Exercise instructions: Every record should be written out again in full, with no character altered.

########################################

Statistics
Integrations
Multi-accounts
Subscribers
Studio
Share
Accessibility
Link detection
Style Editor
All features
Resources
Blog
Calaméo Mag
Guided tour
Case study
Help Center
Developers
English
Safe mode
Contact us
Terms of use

########################################

Answer to this exercise:
Statistics
Integrations
Multi-accounts
Subscribers
Studio
Share
Accessibility
Link detection
Style Editor
All features
Resources
Blog
Calaméo Mag
Guided tour
Case study
Help Center
Developers
English
Safe mode
Contact us
Terms of use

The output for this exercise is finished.